*** DATA Section Begins ***

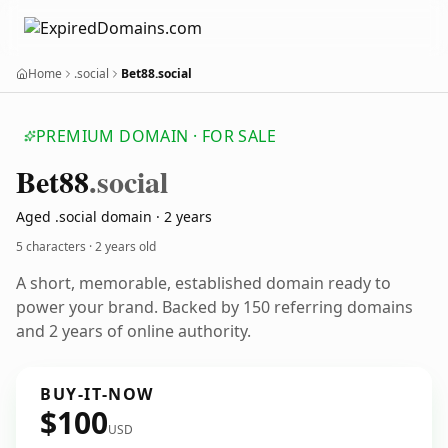
Home
.social
Bet88.social
PREMIUM DOMAIN · FOR SALE
Bet88
.social
Aged .social domain · 2 years
5 characters ·
2 years old
A short, memorable, established domain ready to
power your brand. Backed by 150 referring domains
and 2 years of online authority.
BUY-IT-NOW
$100
USD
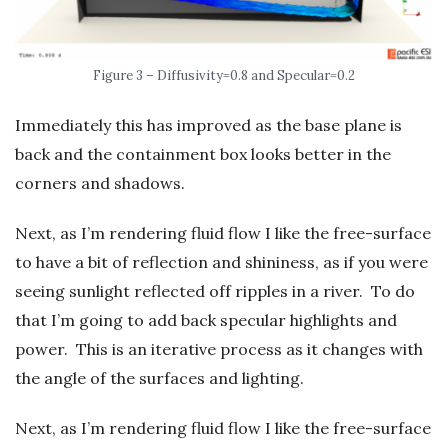
Figure 3 – Diffusivity=0.8 and Specular=0.2
Immediately this has improved as the base plane is
back and the containment box looks better in the
corners and shadows.
Next, as I’m rendering fluid flow I like the free-surface
to have a bit of reflection and shininess, as if you were
seeing sunlight reflected off ripples in a river. To do
that I’m going to add back specular highlights and
power. This is an iterative process as it changes with
the angle of the surfaces and lighting.
Next, as I’m rendering fluid flow I like the free-surface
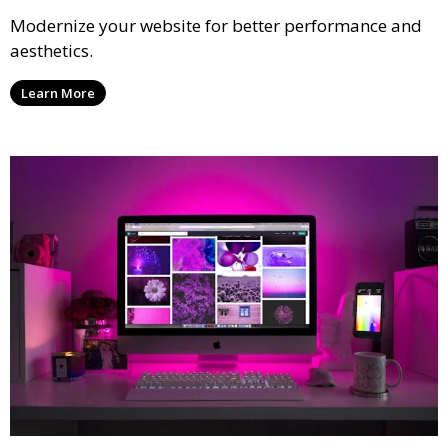
Modernize your website for better performance and
aesthetics.
Learn More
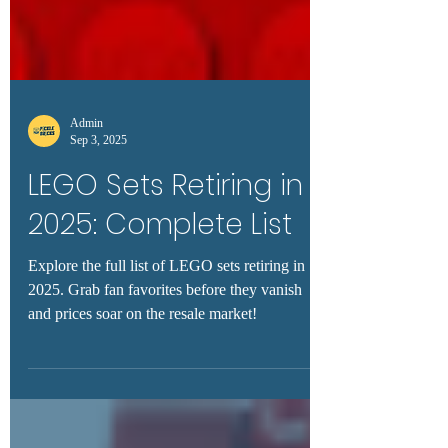
Admin
Sep 3, 2025
LEGO Sets Retiring in
2025: Complete List
Explore the full list of LEGO sets retiring in
2025. Grab fan favorites before they vanish
and prices soar on the resale market!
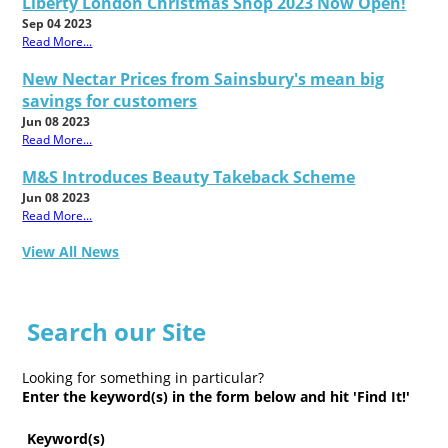
Liberty London Christmas Shop 2023 Now Open!
Sep 04 2023
Read More...
New Nectar Prices from Sainsbury's mean big
savings for customers
Jun 08 2023
Read More...
M&S Introduces Beauty Takeback Scheme
Jun 08 2023
Read More...
View All News
Search our Site
Looking for something in particular?
Enter the keyword(s) in the form below and hit 'Find It!'
Keyword(s)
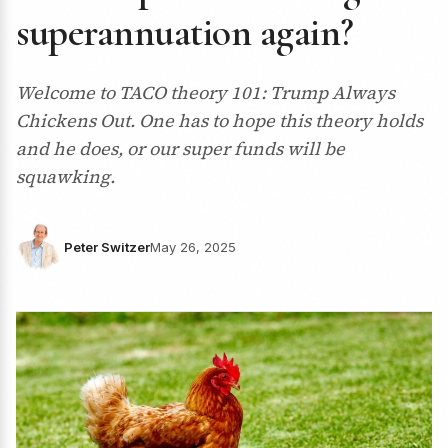
superannuation again?
Welcome to TACO theory 101: Trump Always
Chickens Out. One has to hope this theory holds
and he does, or our super funds will be
squawking.
Peter Switzer
May 26, 2025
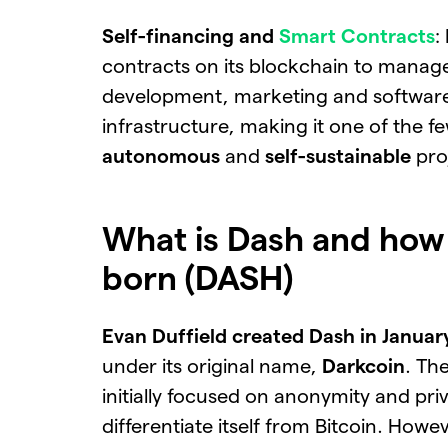
Self-financing and
Smart Contracts
:
contracts on its blockchain to manag
development, marketing and softwar
infrastructure, making it one of the f
autonomous
and
self-sustainable
pro
What is Dash and how 
born (DASH)
Evan Duffield created Dash in Janua
under its original name,
Darkcoin
. Th
initially focused on anonymity and pri
differentiate itself from Bitcoin. Howev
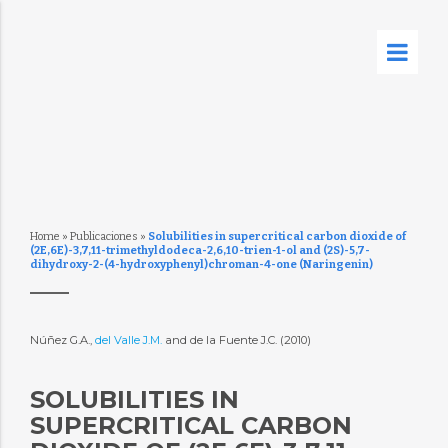
Home
»
Publicaciones
»
Solubilities in supercritical carbon dioxide of
(2E,6E)-3,7,11-trimethyldodeca-2,6,10-trien-1-ol and (2S)-5,7-
dihydroxy-2-(4-hydroxyphenyl)chroman-4-one (Naringenin)
Núñez G.A.,
del Valle J.M.
and de la Fuente J.C. (2010)
SOLUBILITIES IN
SUPERCRITICAL CARBON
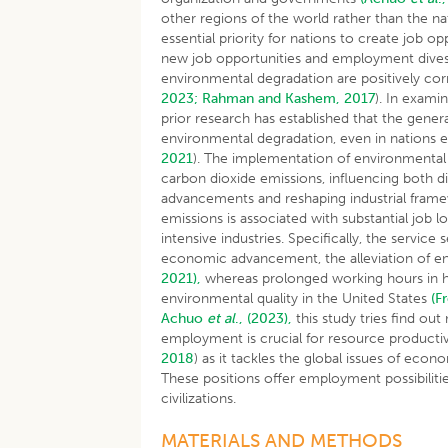
other regions of the world rather than the n
essential priority for nations to create job
new job opportunities and employment div
environmental degradation are positively cor
2023;
Rahman and Kashem, 2017
). In exam
prior research has established that the gene
environmental degradation, even in nations e
2021
). The implementation of environmental re
carbon dioxide emissions, influencing both d
advancements and reshaping industrial fra
emissions is associated with substantial job 
intensive industries. Specifically, the service
economic advancement, the alleviation of e
2021),
whereas prolonged working hours in h
environmental quality in the United States
(F
Achuo
et al
., (2023),
this study tries find ou
employment is crucial for resource productiv
2018
) as it tackles the global issues of ec
These positions offer employment possibiliti
civilizations.
MATERIALS AND METHODS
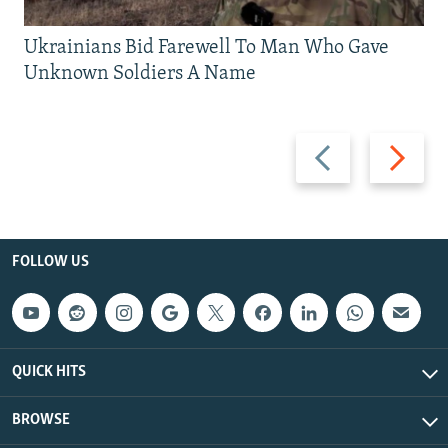
Ukrainians Bid Farewell To Man Who Gave
Unknown Soldiers A Name
Previous
Next
slide
slide
FOLLOW US
QUICK HITS
BROWSE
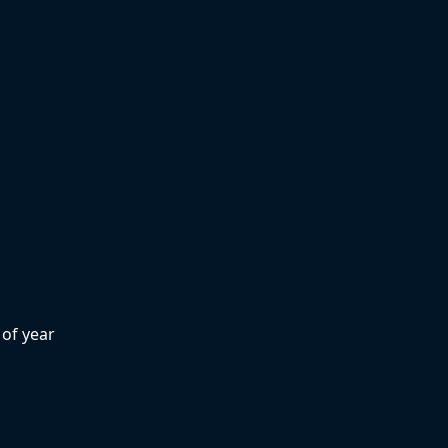
of year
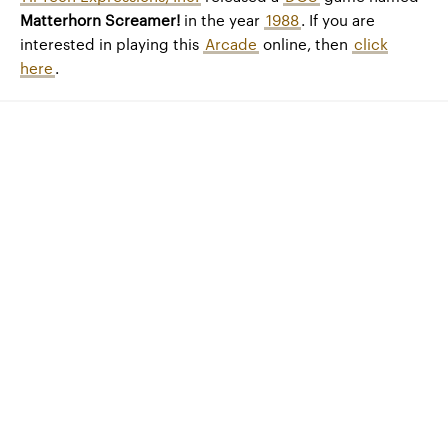
Matterhorn Screamer!
in the year
1988
. If you are
interested in playing this
Arcade
online, then
click
here
.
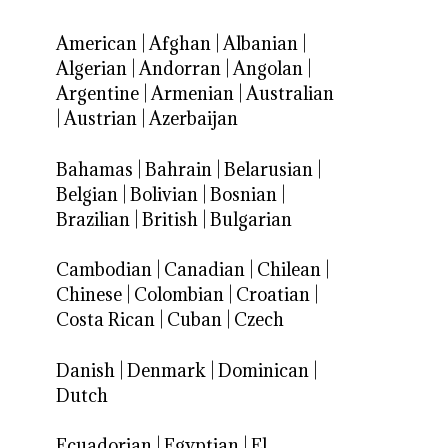
American
|
Afghan
|
Albanian
|
Algerian
|
Andorran
|
Angolan
|
Argentine
|
Armenian
|
Australian
|
Austrian
|
Azerbaijan
Bahamas
|
Bahrain
|
Belarusian
|
Belgian
|
Bolivian
|
Bosnian
|
Brazilian
|
British
|
Bulgarian
Cambodian
|
Canadian
|
Chilean
|
Chinese
|
Colombian
|
Croatian
|
Costa Rican
|
Cuban
|
Czech
Danish
|
Denmark
|
Dominican
|
Dutch
Ecuadorian
|
Egyptian
|
El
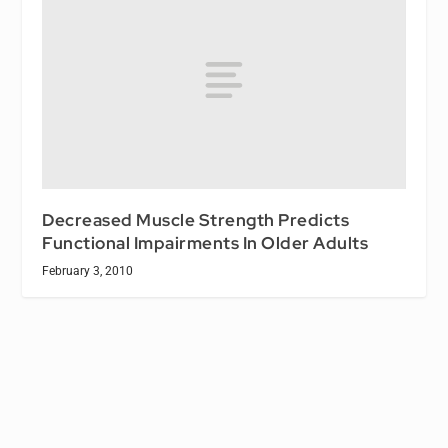
Decreased Muscle Strength Predicts
Functional Impairments In Older Adults
February 3, 2010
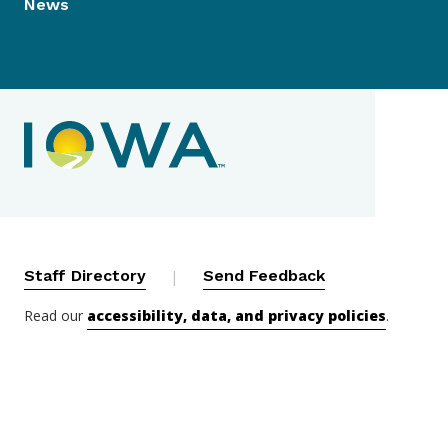
News
Contact Menu
Staff Directory
|
Send Feedback
Read our
accessibility, data, and privacy policies
.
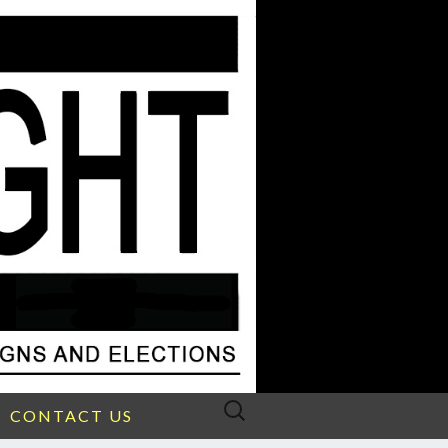
Search
CONTACT US
for:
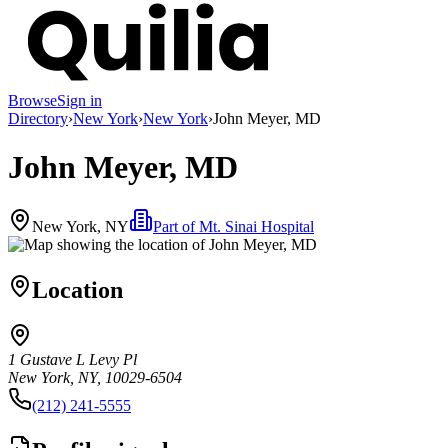
Browse
Sign in
Directory
›
New York
›
New York
›
John Meyer, MD
John Meyer, MD
New York, NY
Part of
Mt. Sinai Hospital
Location
1 Gustave L Levy Pl
New York, NY, 10029-6504
(212) 241-5555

*** DATA Section Ends ***

ACTIVITY: Within the entries above, find each line where "that" appears; copy every one.

RESULT BELOW:
that I’m going to add back specular highlights and
prior research has established that the gene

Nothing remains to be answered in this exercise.